Input data: Begin
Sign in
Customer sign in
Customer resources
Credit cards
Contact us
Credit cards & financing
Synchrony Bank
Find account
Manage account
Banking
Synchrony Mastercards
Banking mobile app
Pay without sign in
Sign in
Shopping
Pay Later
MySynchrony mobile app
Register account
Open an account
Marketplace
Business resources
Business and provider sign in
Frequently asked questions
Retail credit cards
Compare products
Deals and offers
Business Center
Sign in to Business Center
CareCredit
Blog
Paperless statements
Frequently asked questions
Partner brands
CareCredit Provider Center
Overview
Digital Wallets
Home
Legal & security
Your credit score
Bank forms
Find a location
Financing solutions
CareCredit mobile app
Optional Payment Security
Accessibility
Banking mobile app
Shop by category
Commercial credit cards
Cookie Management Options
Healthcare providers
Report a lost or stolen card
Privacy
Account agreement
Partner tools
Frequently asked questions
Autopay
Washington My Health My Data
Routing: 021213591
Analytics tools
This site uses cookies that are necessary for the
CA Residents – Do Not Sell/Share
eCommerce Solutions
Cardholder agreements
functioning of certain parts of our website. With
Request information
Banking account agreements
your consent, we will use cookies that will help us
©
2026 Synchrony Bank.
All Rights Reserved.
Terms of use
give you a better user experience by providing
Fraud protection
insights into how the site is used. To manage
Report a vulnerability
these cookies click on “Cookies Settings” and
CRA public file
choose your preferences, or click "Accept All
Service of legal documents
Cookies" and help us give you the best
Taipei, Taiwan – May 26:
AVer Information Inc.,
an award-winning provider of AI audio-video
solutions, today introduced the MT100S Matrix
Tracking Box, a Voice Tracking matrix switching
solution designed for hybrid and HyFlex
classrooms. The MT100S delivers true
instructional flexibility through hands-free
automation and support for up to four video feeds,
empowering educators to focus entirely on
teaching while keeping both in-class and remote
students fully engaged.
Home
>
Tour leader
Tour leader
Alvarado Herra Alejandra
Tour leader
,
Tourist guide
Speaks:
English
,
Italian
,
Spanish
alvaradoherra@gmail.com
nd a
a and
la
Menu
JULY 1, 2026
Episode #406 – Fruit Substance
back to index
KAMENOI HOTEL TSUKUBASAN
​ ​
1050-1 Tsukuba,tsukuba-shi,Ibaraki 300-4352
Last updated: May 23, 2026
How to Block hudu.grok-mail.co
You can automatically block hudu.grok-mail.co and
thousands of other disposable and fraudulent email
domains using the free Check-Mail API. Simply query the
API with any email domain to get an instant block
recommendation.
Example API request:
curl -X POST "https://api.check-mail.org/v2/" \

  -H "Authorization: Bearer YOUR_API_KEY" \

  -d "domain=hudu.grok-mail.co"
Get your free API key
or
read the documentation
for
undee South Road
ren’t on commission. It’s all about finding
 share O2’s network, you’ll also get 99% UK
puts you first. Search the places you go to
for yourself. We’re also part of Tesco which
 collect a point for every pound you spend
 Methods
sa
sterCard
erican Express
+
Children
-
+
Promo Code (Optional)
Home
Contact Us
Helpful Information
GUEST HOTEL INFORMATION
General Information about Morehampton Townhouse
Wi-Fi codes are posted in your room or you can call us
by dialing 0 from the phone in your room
Input data: End
**How to complete this task:** All of the material above needs repeating. Keep it exact.

**Output of the exercise:**
Sign in
Customer sign in
Customer resources
Credit cards
Contact us
Credit cards & financing
Synchrony Bank
Find account
Manage account
Banking
Synchrony Mastercards
Banking mobile app
Pay without sign in
Sign in
Shopping
Pay Later
MySynchrony mobile app
Register account
Open an account
Marketplace
Business resources
Business and provider sign in
Frequently asked questions
Retail credit cards
Compare products
Deals and offers
Business Center
Sign in to Business Center
CareCredit
Blog
Paperless statements
Frequently asked questions
Partner brands
CareCredit Provider Center
Overview
Digital Wallets
Home
Legal & security
Your credit score
Bank forms
Find a location
Financing solutions
CareCredit mobile app
Optional Payment Security
Accessibility
Banking mobile app
Shop by category
Commercial credit cards
Cookie Management Options
Healthcare providers
Report a lost or stolen card
Privacy
Account agreement
Partner tools
Frequently asked questions
Autopay
Washington My Health My Data
Routing: 021213591
Analytics tools
This site uses cookies that are necessary for the
CA Residents – Do Not Sell/Share
eCommerce Solutions
Cardholder agreements
functioning of certain parts of our website. With
Request information
Banking account agreements
your consent, we will use cookies that will help us
©
2026 Synchrony Bank.
All Rights Reserved.
Terms of use
give you a better user experience by providing
Fraud protection
insights into how the site is used. To manage
Report a vulnerability
these cookies click on “Cookies Settings” and
CRA public file
choose your preferences, or click "Accept All
Service of legal documents
Cookies" and help us give you the best
Taipei, Taiwan – May 26:
AVer Information Inc.,
an award-winning provider of AI audio-video
solutions, today introduced the MT100S Matrix
Tracking Box, a Voice Tracking matrix switching
solution designed for hybrid and HyFlex
classrooms. The MT100S delivers true
instructional flexibility through hands-free
automation and support for up to four video feeds,
empowering educators to focus entirely on
teaching while keeping both in-class and remote
students fully engaged.
Home
>
Tour leader
Tour leader
Alvarado Herra Alejandra
Tour leader
,
Tourist guide
Speaks:
English
,
Italian
,
Spanish
alvaradoherra@gmail.com
nd a
a and
la
Menu
JULY 1, 2026
Episode #406 – Fruit Substance
back to index
KAMENOI HOTEL TSUKUBASAN
​ ​
1050-1 Tsukuba,tsukuba-shi,Ibaraki 300-4352
Last updated: May 23, 2026
How to Block hudu.grok-mail.co
You can automatically block hudu.grok-mail.co and
thousands of other disposable and fraudulent email
domains using the free Check-Mail API. Simply query the
API with any email domain to get an instant block
recommendation.
Example API request:
curl -X POST "https://api.check-mail.org/v2/" \

  -H "Authorization: Bearer YOUR_API_KEY" \

  -d "domain=hudu.grok-mail.co"
Get your free API key
or
read the documentation
for
undee South Road
ren’t on commission. It’s all about finding
 share O2’s network, you’ll also get 99% UK
puts you first. Search the places you go to
for yourself. We’re also part of Tesco which
 collect a point for every pound you spend
 Methods
sa
sterCard
erican Express
+
Children
-
+
Promo Code (Optional)
Home
Contact Us
Helpful Information
GUEST HOTEL INFORMATION
General Information about Morehampton Townhouse
Wi-Fi codes are posted in your room or you can call us
by dialing 0 from the phone in your room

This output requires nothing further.